SFT Protocol

The Secured Financial Transaction Protocol (SFT) is a set of smart contracts, written in Solidity for the Ethereum blockchain, that allow for the tokenization of financial securities. It provides a robust, modular framework that is configurable for a wide range of jurisdictions, with consideration for real world needs based on today’s existing markets. SFT favors handling as much permissioning logic on-chain as possible, in order to maximize transparency for all parties involved.

The SFT Protocol was developed by Ben Hauser of ZeroLaw Tech.


Code starting with $ is meant to be run in your terminal. Code starting with >>> is meant to run inside the Brownie console.

How it Works

SFT is designed to maximize interoperability between different network participants. Broadly speaking, these participants may be split into four categories:

  • Issuers are entities that create and sell security tokens to fund their business operations.
  • Investors are entities that have passed KYC/AML checks and are are able to hold or transfer security tokens.
  • Registrars are trusted entities that provide KYC/AML services for network participants.
  • Custodians hold tokens on behalf of investors without taking direct ownership. They may provide services such as escrow or custody, or facilitate secondary trading of tokens.

The protocol is built with two central concepts in mind: identification and permission. Each investor has their identity verified by a registrar and a unique ID hash is associated to their wallet addresses. Based on this identity information, issuers and custodians apply a series of rules to determine how the investor may interact with them.

Issuers, registrars and custodians each exist on the blockchain with their own smart contracts that define the way they interact with one another. These contracts allow different entities to provide services to each other within the ecosystem.

Security tokens in the protocol are built upon the ERC20 token standard. Tokens are transferred via the transfer and transferFrom methods, however the transfer will only succeed if it passes a series of on-chain permissioning checks. A call to checkTransfer returns true if the transfer is possible. The base configuration includes investor identification, tracking investor counts and limits, and restrictions on countries and accredited status. By implementing other modules a variety of additional functionality is possible so as to meet the needs of each individual issuer.

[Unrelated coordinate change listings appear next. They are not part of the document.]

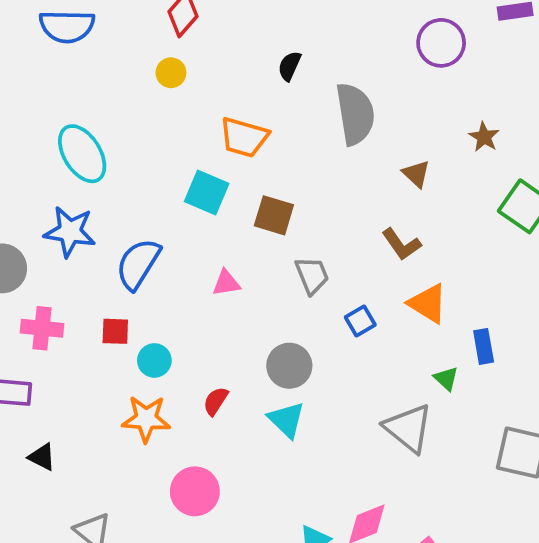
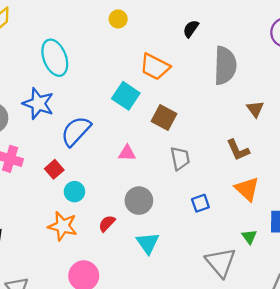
blue square: (360, 321) -> (200, 203), moved
red square: (115, 331) -> (54, 169), turned 36
gray circle: (289, 366) -> (139, 201), moved

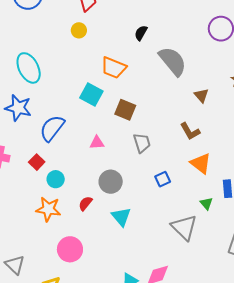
gray semicircle: (225, 66) -> (173, 61), turned -36

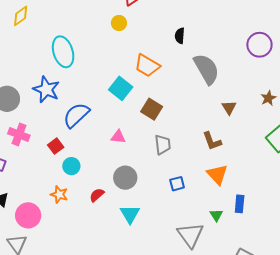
black semicircle: (141, 33) -> (180, 36), turned -35
orange star: (48, 209) -> (59, 194), size x0.7
pink circle: (70, 249) -> (28, 215), moved

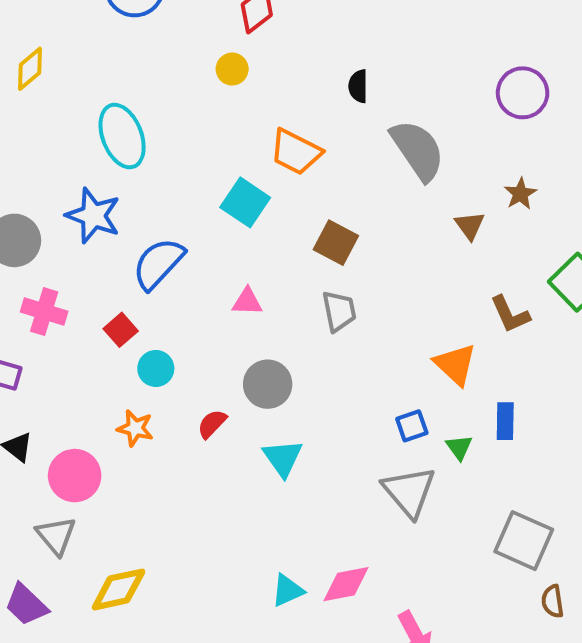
brown star: (268, 98) -> (520, 194), moved
brown square: (152, 109) -> (336, 243), moved
brown L-shape: (212, 141) -> (510, 314), moved
blue square: (177, 184) -> (412, 426), moved

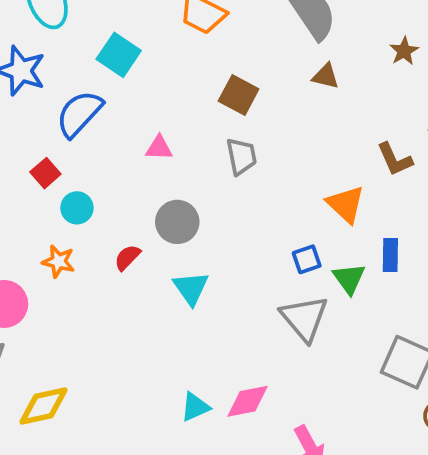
cyan square: (245, 202) -> (119, 55), moved
brown triangle: (470, 226) -> (326, 76), moved, turned -40
green triangle: (459, 447) -> (349, 279), size x1.4

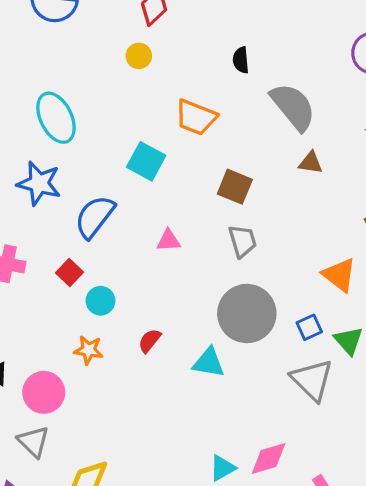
cyan square: (119, 55) -> (146, 161), moved
gray circle: (177, 222) -> (247, 314), moved, size x1.5
cyan triangle: (191, 288) -> (209, 363), turned -40

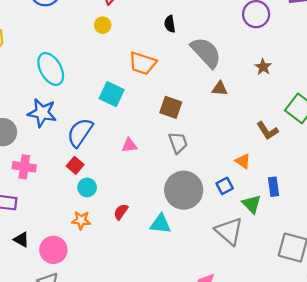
red square: (69, 272) -> (75, 165), moved
orange triangle: (339, 275) -> (243, 161), size x0.7
blue square: (309, 327) -> (225, 186), moved

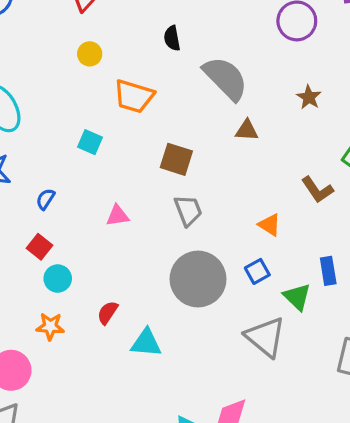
yellow circle: (103, 25) -> (90, 54), moved
cyan square: (112, 94) -> (90, 142), size x0.7
blue semicircle: (80, 133) -> (45, 199), size x0.5
orange triangle: (243, 161) -> (270, 225), moved
cyan triangle: (160, 224) -> (146, 343), moved

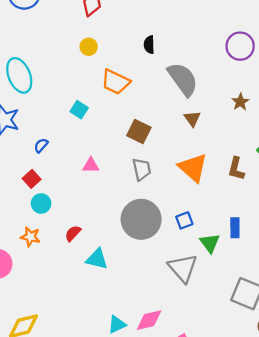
brown triangle: (247, 130) -> (192, 119), turned 42
brown L-shape: (317, 190) -> (236, 169), turned 40
orange triangle: (270, 225) -> (193, 168), moved, size x1.8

The SFT protocol is comprised of four core components:

  1. Token

    • ERC20 compliant token contracts
    • Intended to represent a corporate shareholder registry in book entry or certificated form
    • Permissioning logic to enforce enforce legal and contractural restrictions around token transfers
    • Modular design allows for optional added functionality
  2. IssuingEntity

    • Common owner contract for multiples classes of tokens created by the same issuer
    • Detailed on-chain cap table with granular permissioning capabilities
    • Modular design allows for optional added functionality
    • Multi-sig, multi-authority design provides increased security and permissioned contract management
  3. KYC

    • Whitelists that provide identity, region, and accreditation information of investors based on off-chain KYC/AML verification
    • May be maintained by a single entity for a single token issuance, or a federation across multiple jurisdictions providing identity data for many issuers
    • Multi-sig, multi-authority design provides increased security and permissioned contract management
  4. Custodians

    • Contracts that represent an entity approved to hold tokens on behalf of multiple investors
    • Deep integration with IssuingEntity to provide accurate on-chain investor counts
    • Multiple implementations allow for a wide range of functionality including escrow services, custody, and secondary trading of tokens
    • Modular design allows for optional added functionality
    • Multi-sig, multi-authority design provides increased security and permissioned contract management

Source Code

Many core components of the SFT Protocol are open sourced. You can view the code on GitHub.

Testing and Deployment

Unit testing and deployment of this project is performed with Brownie.

To run the tests:

$ pytest test


This project is licensed under the Apache 2.0 license.